Der Anteil der Kassenausgaben für zahnärztliche Leistungen (5 Prozent) und Zahnersatz (1 Prozent) an den Gesamtausgaben der Gesetzlichen Krankenversicherung beträgt auch 2023 stabil bei ca. 6 Prozent. Das geht aus der Veröffentlichung der vorläufigen Finanzergebnisse der GKV für 2023 durch das das Bundesministerium für Gesundheit (BMG) hervor.
 
Für 2023 und 2024 ist das verfügbare Honorarvolumen für zahlreiche zahnärztliche Leistungen durch das GKV-Finanzstabilisierungsgesetz in fast allen Kassenzahnärztlichen Vereinigungen budgetiert (Kons/Chir, Parodontitis). Wie viel die Praxen tatsächlich für die von ihnen erbrachten und mit den Kassenzahnärztlichen Vereinigungen abgerechneten Leistungen bekommen, steht vielfach noch nicht final fest. Die endgültigen Zahlen der GKV für 2023 werden erst im Frühsommer 2024vorliegen. Nach den vorläufigen Zahlen sind die Ausgaben für zahnärztliche Leistungen ohne Zahnersatz insgesamt gegenüber 2022 um 5,6 Prozent oder 719 Millionen Euro auf jetzt 13,642 Milliarden Euro gestiegen. Die Ausgaben für Zahnersatz stiegen um 3,6 Prozent oder 141 Millionen Euro auf jetzt 4,025 Milliarden Euro. Damit sind aus der GKV insgesamt mehr als 17,65 Milliarden Euro für die zahnmedizinische Versorgung in Praxen und Labore geflossen.

Quelle: BMG

 

Kassendefizit wegen Zahlungen an den Gesundheitsfonds

Für das Jahr 2023 weisen die gesetzlichen Krankenkassen laut BMG einen „Überschuss der Ausgaben“ (oder Minus) von rund 1,9 Milliarden Euro aus. „Dieses hängt maßgeblich mit der Verpflichtung des Gesetzgebers im Rahmen des GKV-Finanzstabilisierungsgesetzes zusammen, im Jahr 2023 insgesamt 2,5 Milliarden Euro aus den Finanzreserven der Krankenkassen an den Gesundheitsfonds abzuführen“, so das BMG zu den vorläufigen Zahlen.
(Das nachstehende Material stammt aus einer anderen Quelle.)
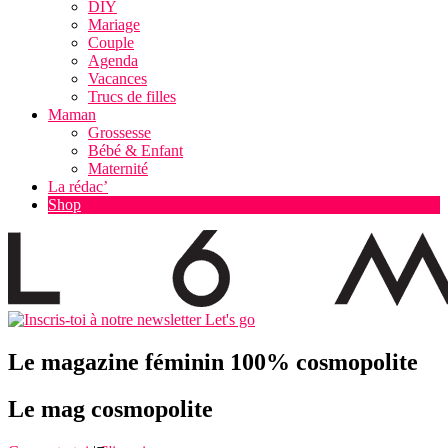
DIY
Mariage
Couple
Agenda
Vacances
Trucs de filles
Maman
Grossesse
Bébé & Enfant
Maternité
La rédac’
Shop
Let's go
Le magazine féminin 100% cosmopolite
Le mag cosmopolite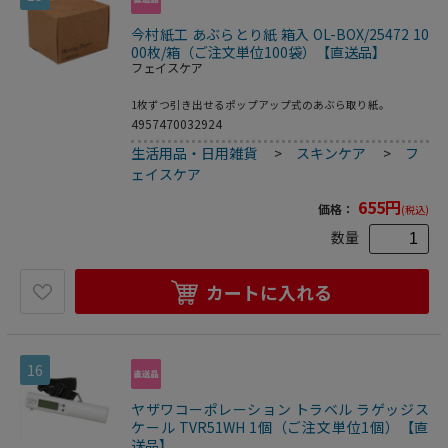
今村紙工 あぶらとり紙 箱入 OL-BOX/25472 10
00枚/箱（ご注文単位100袋）【直送品】
フェイスケア
1枚ずつ引き出せるポップアップ式のあぶら取り紙。
4957470032924
生活用品・日用雑貨
>
スキンケア
>
フ
ェイスケア
655
円
価格：
(税込)
数量
カートに入れる
16
ヤザワコーポレーション トラベル ラゲッジス
ケール TVR51WH 1個（ご注文単位1個）【直
送品】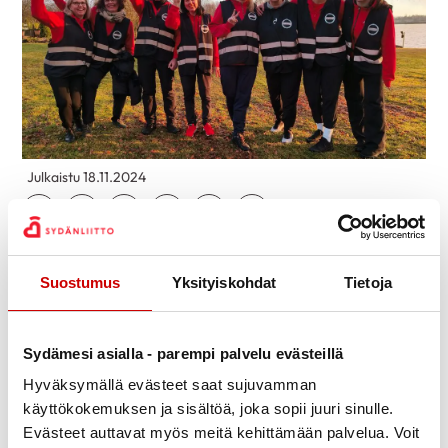
Julkaistu 18.11.2024
Jaa Whatsapp
Jaa Facebook
Jaa Twitter
Jaa Linkedin
Jaa Email
Jaa Print
Satakunnan ja Varsinais-Suomen Sydänpiiri ry:n
Suostumus
Yksityiskohdat
Tietoja
työntekijöiden työhyvinvointipäivän Amazing
Satakunta Race -kisa sisälsi uskomattomia
suorituksia sekä heittäytymistä ❤
Sydämesi asialla - parempi palvelu evästeillä
Kisa koostui kymmenestä erilaisesta tehtävästä, joita
Hyväksymällä evästeet saat sujuvamman
olivat muun muassa Satakunnan karhun luominen
käyttökokemuksen ja sisältöä, joka sopii juuri sinulle.
Evästeet auttavat myös meitä kehittämään palvelua. Voit
savesta, yrttien tunnistaminen, kukkien sidonta,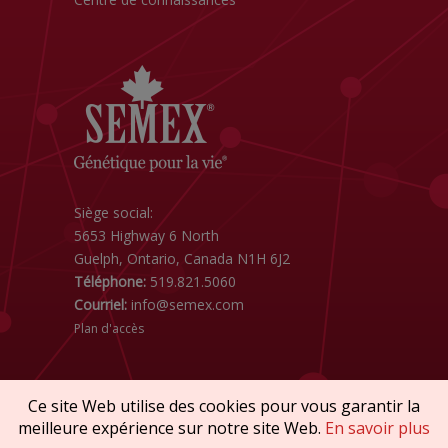
Siège social:
5653 Highway 6 North
Guelph, Ontario, Canada N1H 6J2
Téléphone:
519.821.5060
Courriel:
info@semex.com
Plan d'accès
Ce site Web utilise des cookies pour vous garantir la
meilleure expérience sur notre site Web.
En savoir plus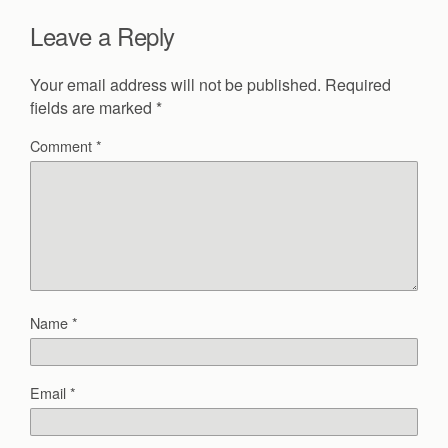
Leave a Reply
Your email address will not be published.
Required
fields are marked
*
Comment
*
Name
*
Email
*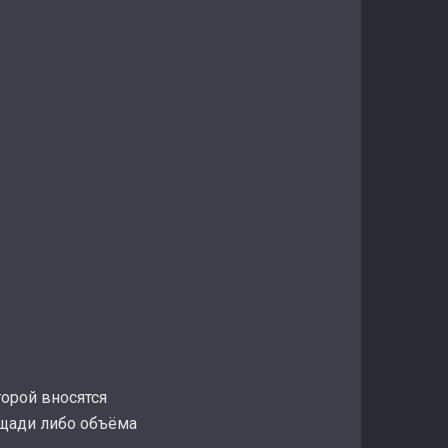
орой вносятся
ощади либо объёма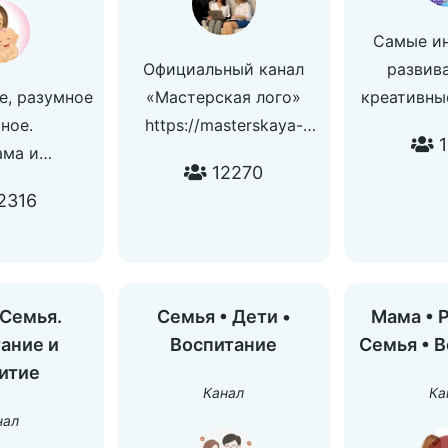
мире теле
Самые и
для бе
Официальный канал
развив
(https://t.m
е, разумное
«Мастерская лого»
креативны
(https://t.
чное.
https://masterskaya-
идеи для д
Очевидно, 
1
ама и
logo.ru
возрастов
лучшая п
12270
ство тут -
наш канал 
г
2316
VoLkowa
творчеству
https://t.m
Контакты:
#дежурс
сама нико
#дети
не пр
 Семья.
Семья • Дети •
Мама • 
разместить
ание и
Воспитание
Семья • 
м
итие
каналах,ос
Канал
Ка
мошен
нал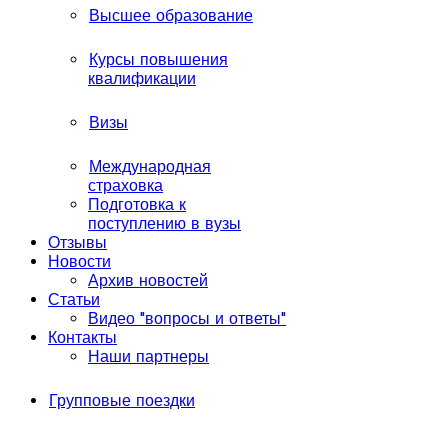
Высшее образование
Курсы повышения
квалификации
Визы
Международная
страховка
Подготовка к
поступлению в вузы
Отзывы
Новости
Архив новостей
Статьи
Видео "вопросы и ответы"
Контакты
Наши партнеры
Групповые поездки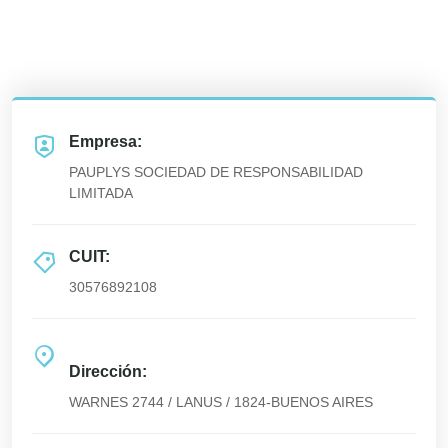
Empresa:
PAUPLYS SOCIEDAD DE RESPONSABILIDAD
LIMITADA
CUIT:
30576892108
Dirección:
WARNES 2744 / LANUS / 1824-BUENOS AIRES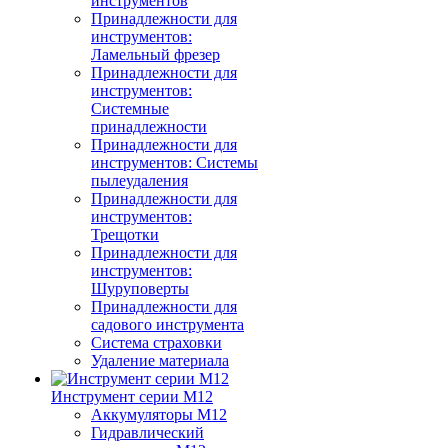
инструментов
Принадлежности для
инструментов:
Ламельный фрезер
Принадлежности для
инструментов:
Системные
принадлежности
Принадлежности для
инструментов: Системы
пылеудаления
Принадлежности для
инструментов:
Трещотки
Принадлежности для
инструментов:
Шуруповерты
Принадлежности для
садового инструмента
Система страховки
Удаление материала
Инструмент серии M12
Аккумуляторы M12
Гидравлический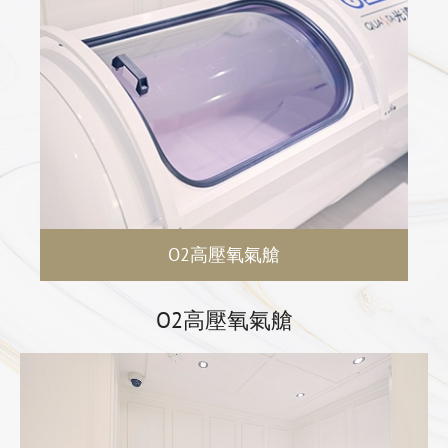
足的困境之中，氧氣不足是老化和各種疾病的原因之一，一
般而言，使用氧氣療法有以下的預期效果：
1. 恢復疲勞：氧氣不足的話會感覺倦怠慵懶，充足的氧氣可
以幫助分解如乳酸等疲勞物質。
2. 防止老化：氧氣如果無法到達皮膚，很容易老化進而出現
斑點、皺紋。
3. 促進健康：當氧氣供給充足的話，新陳代謝就會活化平
順，體內醣類和脂肪的燃燒狀態就很容易進行。
4. 傷部復原：在肌肉、韌帶損傷和骨折所引起毛細血管斷
O2高壓氧氣艙
裂，而導致血液循環不良，致使細胞氧氣不足。
O2高壓氧氣艙
除了好萊塢明星用於青春保養，歐美的奧運團體、職業運動
員採用於體能調節已數十年，2002年貝克漢骨折時，在高
氧氣室中接受治療，加速了身體的康復而能參加了世界盃比
賽，因而有「貝克漢氣艙」之稱。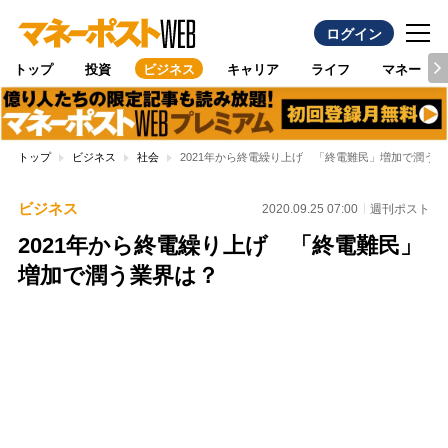
ログイン
トップ
投資
ビジネス
キャリア
ライフ
マネー
トップ
ビジネス
社会
2021年から終電繰り上げ 「終電難民」増加で潤う業
ビジネス
2020.09.25 07:00
週刊ポスト
2021年から終電繰り上げ 「終電難民」
増加で潤う業界は？
Loaded
:
88.23%
/
Unmute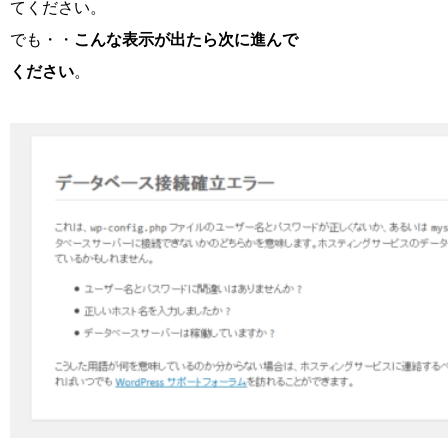
てください。
でも・・
こんな表示が出たら次に進んで
ください
。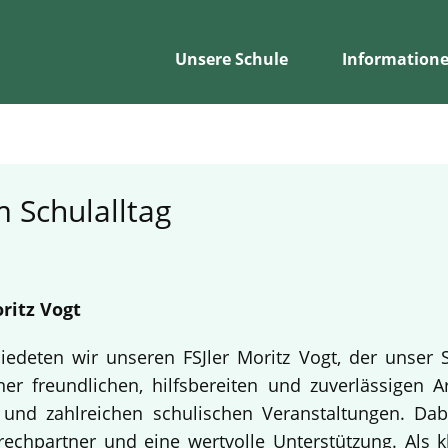
Unsere Schule
Information
 Schulalltag
ritz Vogt
edeten wir unseren FSJler Moritz Vogt, der unser 
er freundlichen, hilfsbereiten und zuverlässigen A
en und zahlreichen schulischen Veranstaltungen. Da
echpartner und eine wertvolle Unterstützung. Als k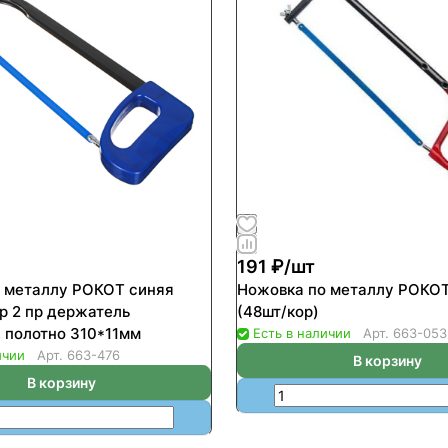
191 ₽/
шт
 металлу РОКОТ синяя
Ножовка по металлу РОКОТ
ор 2 пр держатель
(48шт/кор)
 полотно 310*11мм
Есть в наличии
Арт.
663-053
ичии
Арт.
663-476
В корзину
В корзину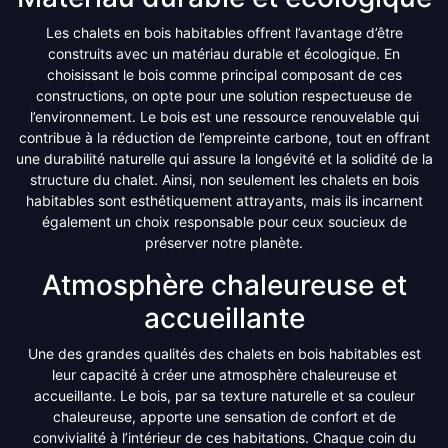
Les chalets en bois habitables offrent l’avantage d’être
construits avec un matériau durable et écologique. En
choisissant le bois comme principal composant de ces
constructions, on opte pour une solution respectueuse de
l’environnement. Le bois est une ressource renouvelable qui
contribue à la réduction de l’empreinte carbone, tout en offrant
une durabilité naturelle qui assure la longévité et la solidité de la
structure du chalet. Ainsi, non seulement les chalets en bois
habitables sont esthétiquement attrayants, mais ils incarnent
également un choix responsable pour ceux soucieux de
préserver notre planète.
Atmosphère chaleureuse et
accueillante
Une des grandes qualités des chalets en bois habitables est
leur capacité à créer une atmosphère chaleureuse et
accueillante. Le bois, par sa texture naturelle et sa couleur
chaleureuse, apporte une sensation de confort et de
convivialité à l’intérieur de ces habitations. Chaque coin du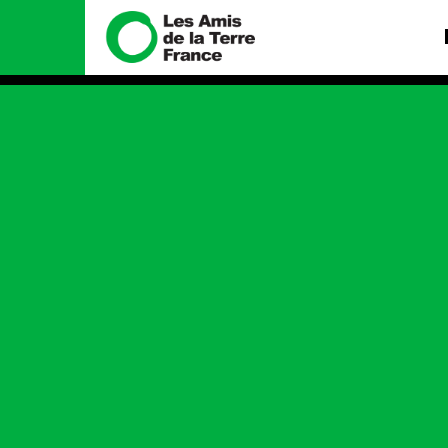
Nous connaître
Nos camp
Histoire
Total, rendez-v
tribunal
Manifeste
Gaz « naturel »,
enfumage
Missions et méthodes
Mode : une ten
Valeurs
destructrice
Équipes et
Gaz au Mozambi
fonctionnement
violence TOTAL
Le réseau dans le monde
Nos autres ca
Nos alliés
Je soutiens les Amis de la
Terre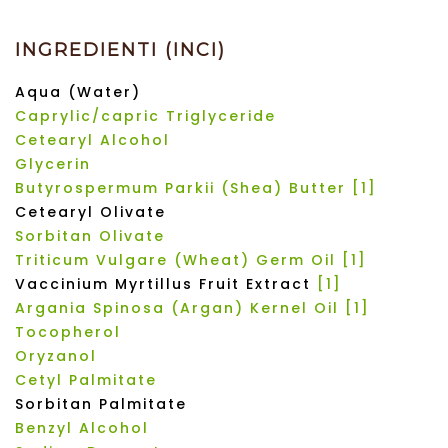
INGREDIENTI (INCI)
Aqua (Water)
Caprylic/capric Triglyceride
Cetearyl Alcohol
Glycerin
Butyrospermum Parkii (Shea) Butter
[1]
Cetearyl Olivate
Sorbitan Olivate
Triticum Vulgare (Wheat) Germ Oil
[1]
Vaccinium Myrtillus Fruit Extract
[1]
Argania Spinosa (Argan) Kernel Oil
[1]
Tocopherol
Oryzanol
Cetyl Palmitate
Sorbitan Palmitate
Benzyl Alcohol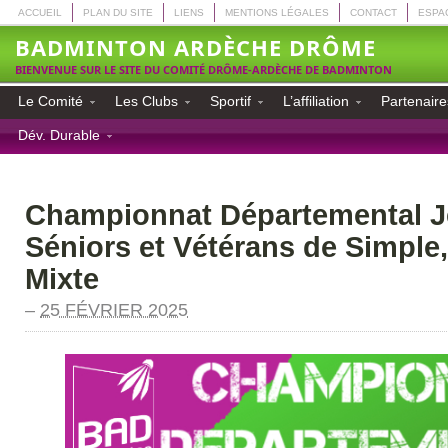
ACCUEIL
PLAN DU SITE
LIENS
MENTIONS LÉGALES
CONTACT
ESPA
BADMINTON ARDÈCHE DRÔME
BIENVENUE SUR LE SITE DU COMITÉ DRÔME-ARDÈCHE DE BADMINTON
Le Comité
Les Clubs
Sportif
L’affiliation
Partenaire
Dév. Durable
Championnat Départemental J
Séniors et Vétérans de Simple,
Mixte
–
25 FÉVRIER 2025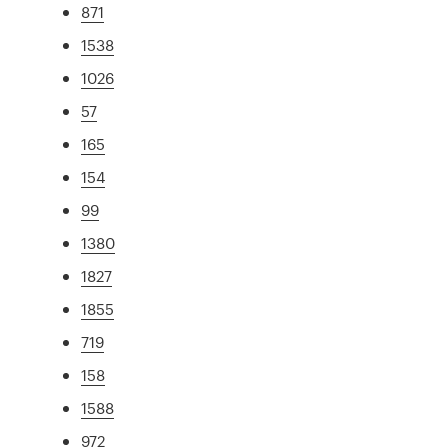
871
1538
1026
57
165
154
99
1380
1827
1855
719
158
1588
972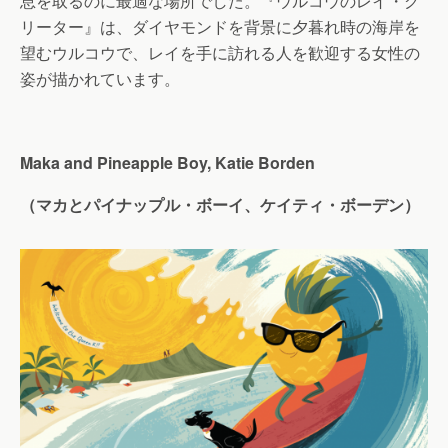
息を取るのに最適な場所でした。『ウルコウのレイ・グ
リーター』は、ダイヤモンドを背景に夕暮れ時の海岸を
望むウルコウで、レイを手に訪れる人を歓迎する女性の
姿が描かれています。
Maka and Pineapple Boy, Katie Borden
（マカとパイナップル・ボーイ、ケイティ・ボーデン）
Die Finanzreserven der Krankenkassen betrugen danach Ende Dezember 8,4 Milliarden Euro beziehungsweise rund 0,3 Monatsausgaben und entsprachen damit dem Eineinhalbfachen der gesetzlich vorgesehenen Mindestreserve von 0,2 Monatsausgaben. Der Gesundheitsfonds verzeichnete im Jahr 2023 ein zu erwartendes Defizit in Höhe von 3,3 Milliarden Euro. Die Liquiditätsreserve betrug zum 15. Januar 2024 rund 9,4 Milliarden Euro.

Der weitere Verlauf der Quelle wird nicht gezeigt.